Previous attempts at recreating cell culture models of the lymph node for preclinical vaccine testing are not as useful for modeling the human adaptive immune response. These experimental models do not result in the appropriate biomarkers, de novo lymphoid follicle formation, or survival of plasma cells. In addition to ethical concerns and shortages of non-human primates due to the current COVID-19 pandemic, animal models do not usually replicate an intact human immune response. Taken together, these findings suggest that the LF-Chip may be a useful human-relevant tool for assessing the efficacy and safety of vaccines and adjuvants in a patient-specific manner.

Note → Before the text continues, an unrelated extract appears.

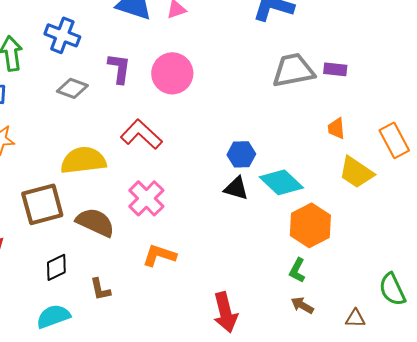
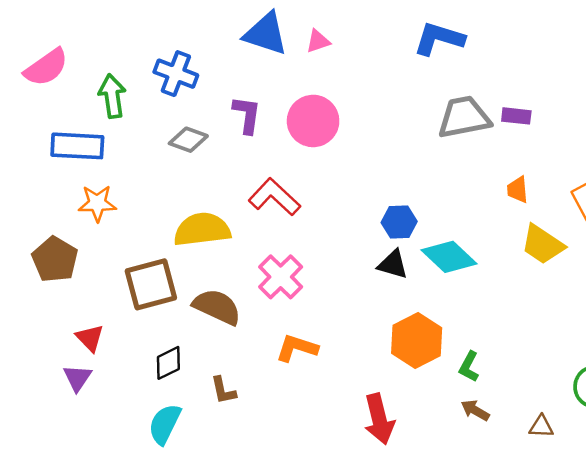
orange hexagon: (310, 225) -> (417, 340), moved
cyan semicircle: (53, 316) -> (165, 424), turned -44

Future Uses for the LF-Chip
Using primary human blood cells collected non-invasively, the LF-Chip can also be used to study the basic biology of immune organ formation as well as antigen-induced immunological responses. Specifically, results obtained in this study suggest that the presence of dynamic fluid flow promotes LF formation and reduces autoactivation of B cells, possibly facilitated by the ECM to promote proper cell interactions. Future work with the chip could explore how mechanical forces work to support organ formation at the cellular level. The LF-Chip may also be used to understand control of genes encoding cytokines and chemokines that govern the microenvironment critical for formation of germinal centers and immune cell activation. Using high-resolution imaging, many of the cellular and molecular processes occurring in the LF-Chip can be observed over time, enabling valuable longitudinal studies of human immune responses.